──────── Given data ────────
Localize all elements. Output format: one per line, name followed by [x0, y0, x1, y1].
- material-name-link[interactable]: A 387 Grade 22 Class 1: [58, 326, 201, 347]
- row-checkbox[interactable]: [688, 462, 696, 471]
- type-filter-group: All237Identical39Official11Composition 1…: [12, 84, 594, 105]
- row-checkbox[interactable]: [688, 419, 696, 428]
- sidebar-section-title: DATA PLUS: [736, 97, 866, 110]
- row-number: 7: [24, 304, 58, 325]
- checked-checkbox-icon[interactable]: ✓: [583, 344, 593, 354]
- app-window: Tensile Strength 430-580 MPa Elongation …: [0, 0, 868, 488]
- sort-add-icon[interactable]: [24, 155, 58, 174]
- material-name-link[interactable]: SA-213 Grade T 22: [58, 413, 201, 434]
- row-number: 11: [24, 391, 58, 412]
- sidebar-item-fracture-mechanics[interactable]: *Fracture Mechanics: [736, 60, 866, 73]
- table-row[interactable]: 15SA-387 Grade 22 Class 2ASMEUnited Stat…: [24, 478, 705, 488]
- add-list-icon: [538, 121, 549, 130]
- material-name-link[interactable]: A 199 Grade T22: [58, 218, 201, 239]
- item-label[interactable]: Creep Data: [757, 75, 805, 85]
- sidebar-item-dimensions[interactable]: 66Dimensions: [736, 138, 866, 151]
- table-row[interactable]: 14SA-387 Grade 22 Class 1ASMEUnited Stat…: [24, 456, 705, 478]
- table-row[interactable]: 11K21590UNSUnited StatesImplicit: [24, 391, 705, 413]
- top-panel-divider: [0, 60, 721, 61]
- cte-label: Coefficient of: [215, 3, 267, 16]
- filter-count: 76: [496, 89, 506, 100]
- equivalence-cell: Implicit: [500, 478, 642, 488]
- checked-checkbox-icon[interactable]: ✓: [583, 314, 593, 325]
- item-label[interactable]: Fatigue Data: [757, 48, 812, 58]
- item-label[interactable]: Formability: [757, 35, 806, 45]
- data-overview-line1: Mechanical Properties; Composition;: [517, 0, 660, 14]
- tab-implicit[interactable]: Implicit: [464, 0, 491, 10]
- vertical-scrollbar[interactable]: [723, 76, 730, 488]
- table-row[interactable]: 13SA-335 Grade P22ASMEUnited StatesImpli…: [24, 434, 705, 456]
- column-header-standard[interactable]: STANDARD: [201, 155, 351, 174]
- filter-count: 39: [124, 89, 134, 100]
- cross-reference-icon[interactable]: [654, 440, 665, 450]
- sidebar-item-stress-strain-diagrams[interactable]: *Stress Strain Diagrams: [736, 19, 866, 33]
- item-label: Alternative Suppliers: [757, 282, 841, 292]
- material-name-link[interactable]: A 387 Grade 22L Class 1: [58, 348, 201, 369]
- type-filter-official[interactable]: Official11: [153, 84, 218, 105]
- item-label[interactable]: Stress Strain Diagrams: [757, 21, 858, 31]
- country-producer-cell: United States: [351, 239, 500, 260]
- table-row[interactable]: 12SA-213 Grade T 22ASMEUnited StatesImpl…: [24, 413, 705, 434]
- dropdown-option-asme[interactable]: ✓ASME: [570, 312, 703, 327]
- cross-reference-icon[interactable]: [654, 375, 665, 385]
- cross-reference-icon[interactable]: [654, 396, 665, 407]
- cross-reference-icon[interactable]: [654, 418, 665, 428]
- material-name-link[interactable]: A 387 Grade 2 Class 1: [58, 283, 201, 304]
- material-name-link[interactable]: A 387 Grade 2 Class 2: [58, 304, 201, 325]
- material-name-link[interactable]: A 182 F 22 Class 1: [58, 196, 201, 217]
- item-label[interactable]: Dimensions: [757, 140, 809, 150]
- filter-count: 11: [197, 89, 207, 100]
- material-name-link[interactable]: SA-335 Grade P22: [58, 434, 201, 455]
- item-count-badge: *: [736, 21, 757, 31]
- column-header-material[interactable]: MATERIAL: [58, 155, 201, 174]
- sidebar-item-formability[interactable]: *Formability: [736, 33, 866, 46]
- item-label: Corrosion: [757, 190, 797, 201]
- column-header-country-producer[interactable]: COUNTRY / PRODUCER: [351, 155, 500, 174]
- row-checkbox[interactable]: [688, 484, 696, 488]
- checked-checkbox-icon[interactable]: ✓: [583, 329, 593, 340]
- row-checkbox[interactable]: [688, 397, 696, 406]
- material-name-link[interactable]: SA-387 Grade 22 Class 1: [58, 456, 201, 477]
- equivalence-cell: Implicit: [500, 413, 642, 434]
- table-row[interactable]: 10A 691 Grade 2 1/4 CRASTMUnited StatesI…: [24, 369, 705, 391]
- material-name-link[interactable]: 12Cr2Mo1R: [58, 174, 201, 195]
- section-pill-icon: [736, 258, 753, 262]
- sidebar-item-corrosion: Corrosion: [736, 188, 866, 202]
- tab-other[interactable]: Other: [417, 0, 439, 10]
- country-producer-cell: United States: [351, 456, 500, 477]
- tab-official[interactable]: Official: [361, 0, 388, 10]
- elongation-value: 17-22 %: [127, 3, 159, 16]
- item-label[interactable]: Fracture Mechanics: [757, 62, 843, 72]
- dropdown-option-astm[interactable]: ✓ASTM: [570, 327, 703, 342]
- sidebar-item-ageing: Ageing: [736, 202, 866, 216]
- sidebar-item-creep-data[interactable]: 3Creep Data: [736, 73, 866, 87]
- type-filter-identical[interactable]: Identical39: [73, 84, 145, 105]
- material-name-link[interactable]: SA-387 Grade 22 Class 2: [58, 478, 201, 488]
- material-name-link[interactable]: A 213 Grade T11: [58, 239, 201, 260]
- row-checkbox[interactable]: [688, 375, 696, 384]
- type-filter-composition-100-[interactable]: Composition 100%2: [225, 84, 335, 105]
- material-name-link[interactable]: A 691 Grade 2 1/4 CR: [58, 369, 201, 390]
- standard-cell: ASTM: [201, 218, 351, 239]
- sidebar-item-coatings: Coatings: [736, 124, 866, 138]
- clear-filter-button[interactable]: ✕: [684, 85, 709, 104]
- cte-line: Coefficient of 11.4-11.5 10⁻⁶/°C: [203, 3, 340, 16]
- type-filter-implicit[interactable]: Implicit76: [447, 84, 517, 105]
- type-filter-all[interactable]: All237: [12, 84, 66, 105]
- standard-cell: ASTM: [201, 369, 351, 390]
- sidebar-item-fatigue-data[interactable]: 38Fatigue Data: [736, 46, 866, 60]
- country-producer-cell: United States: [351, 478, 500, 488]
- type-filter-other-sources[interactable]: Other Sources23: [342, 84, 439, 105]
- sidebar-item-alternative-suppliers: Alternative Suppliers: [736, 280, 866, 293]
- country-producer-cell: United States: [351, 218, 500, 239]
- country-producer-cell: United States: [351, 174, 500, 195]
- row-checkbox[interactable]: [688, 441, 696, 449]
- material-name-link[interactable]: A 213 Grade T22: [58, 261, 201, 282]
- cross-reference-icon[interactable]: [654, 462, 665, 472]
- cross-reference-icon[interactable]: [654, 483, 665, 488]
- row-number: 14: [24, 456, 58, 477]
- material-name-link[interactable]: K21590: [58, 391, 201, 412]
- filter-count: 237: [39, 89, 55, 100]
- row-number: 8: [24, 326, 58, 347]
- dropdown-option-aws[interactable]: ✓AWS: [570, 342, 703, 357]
────────
Work to be completed =
Go line by line through the records and copy those that contain the word "filter".

Reply to the exercise =
- type-filter-group: All237Identical39Official11Composition 1…: [12, 84, 594, 105]
- filter-count: 76: [496, 89, 506, 100]
- filter-count: 39: [124, 89, 134, 100]
- type-filter-official[interactable]: Official11: [153, 84, 218, 105]
- filter-count: 11: [197, 89, 207, 100]
- type-filter-identical[interactable]: Identical39: [73, 84, 145, 105]
- type-filter-composition-100-[interactable]: Composition 100%2: [225, 84, 335, 105]
- clear-filter-button[interactable]: ✕: [684, 85, 709, 104]
- type-filter-implicit[interactable]: Implicit76: [447, 84, 517, 105]
- type-filter-all[interactable]: All237: [12, 84, 66, 105]
- type-filter-other-sources[interactable]: Other Sources23: [342, 84, 439, 105]
- filter-count: 237: [39, 89, 55, 100]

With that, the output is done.